Матушка встречает меня в просторном холле «Молдавии» и заключает в такие долгие и крепкие объятия, что отец в конце концов теряет терпение. Я вижу, как он недовольно кивает в нашу сторону, поднимаясь по лестнице, но куда больше меня волнует матушкино состояние: она очень похудела за эти месяцы. Когда она ослабляет объятия, я глажу ее по спине, и ладони нащупывают под платьем пугающе острые лопатки.
Она ласково убирает кудри с моего лба. Глаза у нее влажные и красные от нахлынувших чувств.
– Как же я по тебе скучала, Эдди!
– Я тоже скучал.
– Твои письма из университета были невероятно учтивыми и вселяли спокойствие, но расскажи, как же тебе на самом деле жилось совсем одному?
Я делаю глубокий вдох. Дыхание перехватывает от резкой вони, исходящей от китового жира, горящего в лампах – а ведь раньше этот рыбный запах никогда меня не тревожил. Из углов отчетливо тянет отцовским табаком.
– Ты не заболел? – встревоженно спрашивает матушка, нахмурив лоб.

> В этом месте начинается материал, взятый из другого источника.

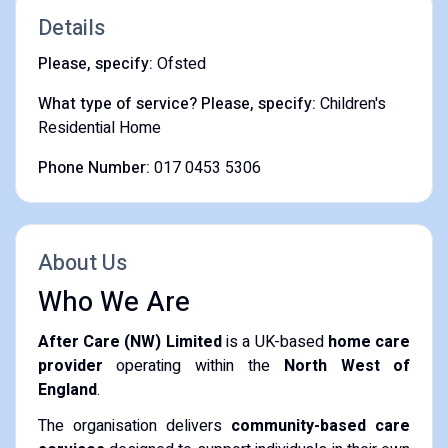
Details
Please, specify:
Ofsted
What type of service? Please, specify:
Children's
Residential Home
Phone Number:
017 0453 5306
About Us
Who We Are
After Care (NW) Limited
is a UK-based
home care
provider
operating within the
North West of
England
.
The organisation delivers
community-based care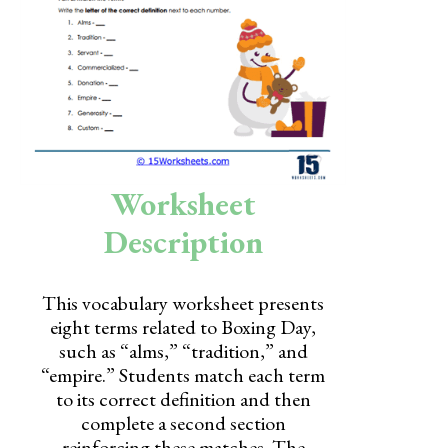
Skills
Holidays
Science
Social Studies
Kindergarten
Worksheet
Preschool
Description
This vocabulary worksheet presents
eight terms related to Boxing Day,
such as “alms,” “tradition,” and
“empire.” Students match each term
to its correct definition and then
complete a second section
reinforcing these matches. The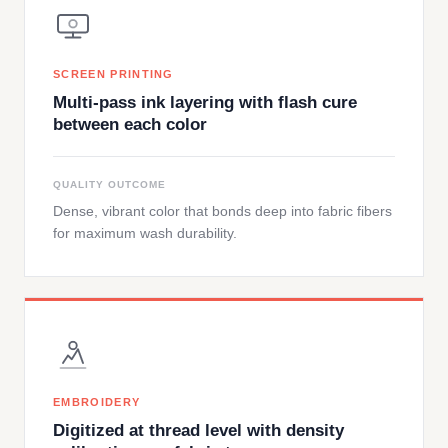
SCREEN PRINTING
Multi-pass ink layering with flash cure
between each color
QUALITY OUTCOME
Dense, vibrant color that bonds deep into fabric fibers
for maximum wash durability.
EMBROIDERY
Digitized at thread level with density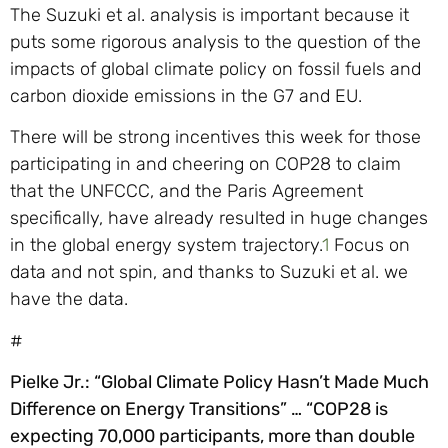
The Suzuki et al. analysis is important because it
puts some rigorous analysis to the question of the
impacts of global climate policy on fossil fuels and
carbon dioxide emissions in the G7 and EU.
There will be strong incentives this week for those
participating in and cheering on COP28 to claim
that the UNFCCC, and the Paris Agreement
specifically, have already resulted in huge changes
in the global energy system trajectory.
1
Focus on
data and not spin, and thanks to Suzuki et al. we
have the data.
#
Pielke Jr.: “Global Climate Policy Hasn’t Made Much
Difference on Energy Transitions” …
“COP28 is
expecting 70,000 participants, more than double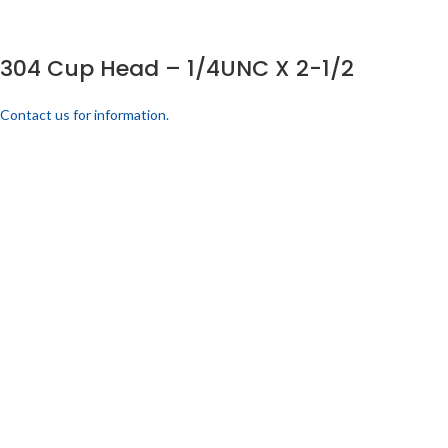
304 Cup Head – 1/4UNC X 2-1/2
Contact us for information.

– Нет, – отвечаю я и прочищаю горло. – Просто устал. Путь был долгим и утомительным. Но это всё не важно, – поспешно добавляю я, заметив, как ввалились ее щеки. – Как вы?

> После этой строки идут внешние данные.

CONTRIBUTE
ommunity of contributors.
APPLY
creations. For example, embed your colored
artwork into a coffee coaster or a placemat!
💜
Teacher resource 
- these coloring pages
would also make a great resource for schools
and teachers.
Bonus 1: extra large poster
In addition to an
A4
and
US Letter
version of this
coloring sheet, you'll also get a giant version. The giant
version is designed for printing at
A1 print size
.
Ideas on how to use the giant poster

– Сейчас мне гораздо легче. Не стоит за меня переживать!
– Правда?
Она хватает меня за запястья.
– Ступай наверх и хорошенько отдохни! У тебя страшно измученный вид!
Повернув голову, заглядываю в гостиную.
– Я писал Эльмире из университета.
– Не удивительно. Ты ведь ухаживаешь за этой девушкой еще с нашего переезда в этот дом.

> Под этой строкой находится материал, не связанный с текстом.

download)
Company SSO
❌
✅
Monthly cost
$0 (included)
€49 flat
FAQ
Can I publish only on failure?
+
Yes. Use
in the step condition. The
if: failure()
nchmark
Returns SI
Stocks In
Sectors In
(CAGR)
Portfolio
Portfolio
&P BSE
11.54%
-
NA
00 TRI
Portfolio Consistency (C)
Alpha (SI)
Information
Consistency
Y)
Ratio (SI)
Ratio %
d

– А больше за ней никто не ухаживает, случаем? Вы не видели?
– Мой дорогой, подглядывать за Ройстерами не в моем обыкновении.
Я оставляю матушку и подбегаю к ближайшему окну.
Перед домом Ройстеров стоят две повозки – вероятно, присланные из городских лавок. Слуги торопливо несут в дом бутылки вина и корзины, полные цветов.
– За эти десять месяцев она не ответила ни на одно мое письмо, – нервно приглаживая волосы, сообщаю я.
– Ах… Эдди…
– Я писал ей каждый месяц.
Матушка подходит ко мне сзади и ласково кладет руку мне на плечо.
– Наверняка виной всему какое-то досадное недоразумение…
Я слегка подаюсь вперед, чтобы лучше видеть дом Эльмиры, в котором, судя по всему, царит оживление.
– А что, у Ройстеров сегодня какой-то праздник?
Матушка тоже выглядывает в окно.
– Возможно. Помнится, в прошлом году они устроили грандиозный званый вечер незадолго до Рождества. Ты разве к ним не ходил?
Я возвращаю портьеру на место.
– Может, мне к ним заглянуть?
– Нас не приглашали, но, возможно, потому что соседи знают, что из-за болезни я не расположена к общению…
– Да, схожу, пожалуй.
– Но ты ведь страшно устал, какие тут гости! Может, лучше остаться дома? Давай пригласим твою сестру на ужин…
– Я ужасно соскучился по Эльмире. Хочу ее удивить.
– Ну разумеется. – Матушка помогает мне снять дорожное пальто. Ее движения так мягки и ласковы, так не похожи на грубые толчки локтями и хлопки по спине, которыми без конца обмениваются студенты. – Думаю, она придет в восторг от того, как ты изменился!
Судорожно сглатываю, пытаясь отогнать страх, что всё будет с точностью до наоборот.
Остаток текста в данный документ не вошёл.